■ **What the task requires**: Search the entries for the word "версия" and pull out each line that has it.

■ **Data to examine**:
********

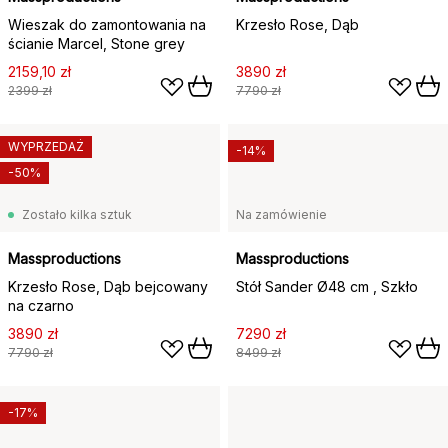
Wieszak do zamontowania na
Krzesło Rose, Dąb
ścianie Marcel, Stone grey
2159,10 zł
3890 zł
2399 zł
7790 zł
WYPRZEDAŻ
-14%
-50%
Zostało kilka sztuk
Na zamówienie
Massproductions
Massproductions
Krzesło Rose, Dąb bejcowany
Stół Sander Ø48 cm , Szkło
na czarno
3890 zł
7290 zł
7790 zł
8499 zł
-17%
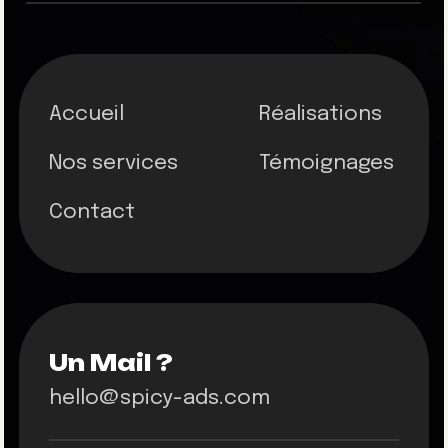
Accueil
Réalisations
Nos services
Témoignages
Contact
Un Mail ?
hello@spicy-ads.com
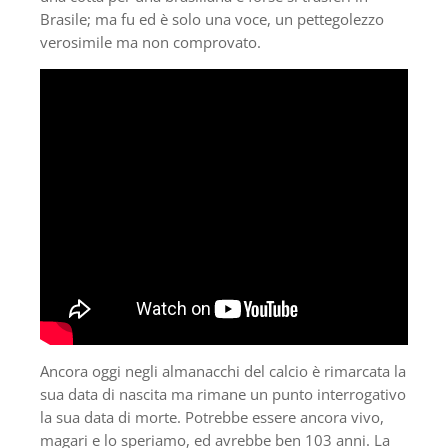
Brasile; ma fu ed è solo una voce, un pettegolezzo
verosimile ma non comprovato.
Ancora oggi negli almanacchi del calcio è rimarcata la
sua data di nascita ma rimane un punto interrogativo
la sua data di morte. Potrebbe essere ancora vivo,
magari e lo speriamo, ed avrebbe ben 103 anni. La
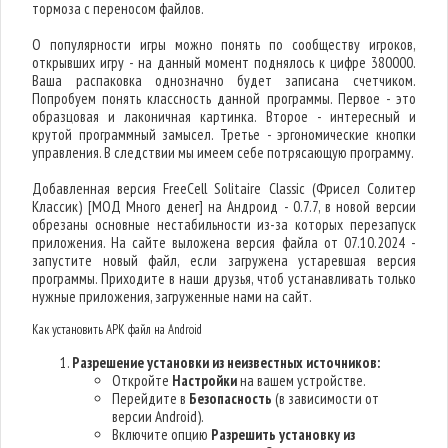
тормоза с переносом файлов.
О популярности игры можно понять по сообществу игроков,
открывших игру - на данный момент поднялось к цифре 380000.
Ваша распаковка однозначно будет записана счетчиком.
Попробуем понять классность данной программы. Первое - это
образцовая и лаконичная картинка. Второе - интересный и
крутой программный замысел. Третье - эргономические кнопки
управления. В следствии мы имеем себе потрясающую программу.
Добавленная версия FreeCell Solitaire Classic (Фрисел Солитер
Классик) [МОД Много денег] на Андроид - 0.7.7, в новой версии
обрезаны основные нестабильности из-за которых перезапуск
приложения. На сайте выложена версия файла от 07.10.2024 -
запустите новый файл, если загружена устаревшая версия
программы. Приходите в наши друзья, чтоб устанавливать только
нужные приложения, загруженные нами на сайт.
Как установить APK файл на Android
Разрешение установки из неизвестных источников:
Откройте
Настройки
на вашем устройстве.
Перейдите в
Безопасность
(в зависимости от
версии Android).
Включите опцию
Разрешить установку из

********

■ **Problem solution**:
Добавленная версия FreeCell Solitaire Classic (Фрисел Солитер
приложения. На сайте выложена версия файла от 07.10.2024 -
запустите новый файл, если загружена устаревшая версия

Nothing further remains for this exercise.